The alternative State case against each accused is that he assisted or aided that person to murder Mr Batchelor.
It is the law that when a criminal offence is committed any person who actually does the acts which constitute the offence is guilty of it, and the law also provides that any person who has aided another person in committing the offence is deemed to have taken part in the committing of the offence, and is guilty of it.
If a person aids someone to commit murder or, indeed, manslaughter, he is just as guilty of that offence as the person whom he assisted, and who actually did the physical acts which constitute the offence. So what does it mean to aid in the commission of a criminal offence? Before an accused may be found guilty in the capacity as an aider, the State must satisfy you of two things.
First, it must satisfy you that the accused you are considering knew what offence was being committed by the person he aided in the sense that he had actual knowledge of all the essential facts which make the act done an offence as opposed, merely, to a suspicion that those facts existed. That ... knowledge might be inferred from proof of the accused's exposure to the obvious.
It's not necessary that the accused had actual knowledge that the person who he's aiding is going to hit the victim on the head first and then on the arm. That kind of detailed knowledge is not required to be proved but you must be satisfied that he did have knowledge of all the sort of essential facts which make the act done an offence.

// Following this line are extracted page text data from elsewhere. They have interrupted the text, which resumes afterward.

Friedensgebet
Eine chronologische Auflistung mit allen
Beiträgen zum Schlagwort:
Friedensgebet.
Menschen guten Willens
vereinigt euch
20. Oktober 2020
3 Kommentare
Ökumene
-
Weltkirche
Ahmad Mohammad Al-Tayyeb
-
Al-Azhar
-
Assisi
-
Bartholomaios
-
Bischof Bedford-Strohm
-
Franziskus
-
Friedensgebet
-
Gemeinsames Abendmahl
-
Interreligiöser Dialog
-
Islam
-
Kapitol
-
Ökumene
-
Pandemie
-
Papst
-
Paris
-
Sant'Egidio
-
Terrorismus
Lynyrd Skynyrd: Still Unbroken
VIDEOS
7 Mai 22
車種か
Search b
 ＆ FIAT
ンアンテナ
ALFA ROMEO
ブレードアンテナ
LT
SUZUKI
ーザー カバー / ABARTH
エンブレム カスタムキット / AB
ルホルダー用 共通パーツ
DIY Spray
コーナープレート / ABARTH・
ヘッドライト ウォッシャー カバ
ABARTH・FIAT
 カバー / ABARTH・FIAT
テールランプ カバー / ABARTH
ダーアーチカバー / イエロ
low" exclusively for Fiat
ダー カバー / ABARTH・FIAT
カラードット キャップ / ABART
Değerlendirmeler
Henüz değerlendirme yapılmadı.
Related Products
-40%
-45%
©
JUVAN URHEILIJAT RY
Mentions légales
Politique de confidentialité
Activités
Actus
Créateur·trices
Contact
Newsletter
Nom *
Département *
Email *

So he must know that a serious assault, in the case of murder which is done with intent to kill or cause a life endangering injury, is being committed before he can be found guilty as an aider.
Secondly, the State must satisfy you that the accused you are considering gave actual assistance to the commission of the offence. For a person to be an aider, there must be some deliberate active step by word or action which assists or encourages the commission of the offence. Mere presence at the commission of an offence does not of itself amount to aiding. It's not enough for the State to show that the accused you are considering knew what was going on but did nothing to stop it.

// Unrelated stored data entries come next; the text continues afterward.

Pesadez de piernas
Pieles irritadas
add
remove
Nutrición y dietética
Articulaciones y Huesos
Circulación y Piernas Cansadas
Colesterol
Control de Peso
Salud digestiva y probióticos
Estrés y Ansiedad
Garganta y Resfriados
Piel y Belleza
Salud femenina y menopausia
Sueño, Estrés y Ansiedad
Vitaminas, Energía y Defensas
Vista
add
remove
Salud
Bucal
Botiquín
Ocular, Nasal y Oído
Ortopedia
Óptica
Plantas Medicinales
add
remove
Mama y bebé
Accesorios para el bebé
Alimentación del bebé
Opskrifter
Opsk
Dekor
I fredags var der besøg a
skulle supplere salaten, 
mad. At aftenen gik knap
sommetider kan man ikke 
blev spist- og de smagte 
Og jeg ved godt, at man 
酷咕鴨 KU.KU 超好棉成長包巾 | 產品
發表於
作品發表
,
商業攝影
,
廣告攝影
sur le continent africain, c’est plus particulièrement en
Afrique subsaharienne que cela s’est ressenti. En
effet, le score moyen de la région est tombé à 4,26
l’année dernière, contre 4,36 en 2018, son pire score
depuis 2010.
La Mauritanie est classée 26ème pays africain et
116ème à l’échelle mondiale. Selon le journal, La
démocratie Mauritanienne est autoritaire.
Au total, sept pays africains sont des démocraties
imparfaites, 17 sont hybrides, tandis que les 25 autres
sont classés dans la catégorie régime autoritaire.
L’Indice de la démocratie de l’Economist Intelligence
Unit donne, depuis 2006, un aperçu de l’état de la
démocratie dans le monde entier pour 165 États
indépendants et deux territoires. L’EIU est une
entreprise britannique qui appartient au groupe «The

A person who's merely a passive spectator of a crime and does not take any part in it or does not interfere to prevent it does not commit an offence in the capacity as an aider. It may be reprehensible for a person to stand and watch while others commit an offence but to do so is not itself a criminal offence.
Before you're entitled to convict an accused in the capacity as an aider, it must be shown by the State not only that the accused knew the offence was being committed or may be committed, but that he actually aided, that is, gave actual assistance to the commission of the offence.
Can I provide a couple of examples to illustrate these points? First, if a person who knows that a robbery is taking place drives the getaway car for the robbers, that person is an aider. He is equally as guilty as the others who actually carry out the robbery.
If a person stands outside a building or waits outside or near a building and the purpose of him standing there, he knows, is to give warning to another who he knows is in the building in order to steal, then his actions would amount to assistance and he would be an aider to the offence and guilty of stealing.
In both those two examples, the requirements of both knowledge of the offence and actual assistance are satisfied. However, you can distinguish those examples from one where you're walking down Hay Street and you see a bank hold up take place. The fact that you stand by and watch the hold up doesn't make you an aider to it. In such an example, the first requirement of knowledge is satisfied. You know what's taking place but you give no actual assistance.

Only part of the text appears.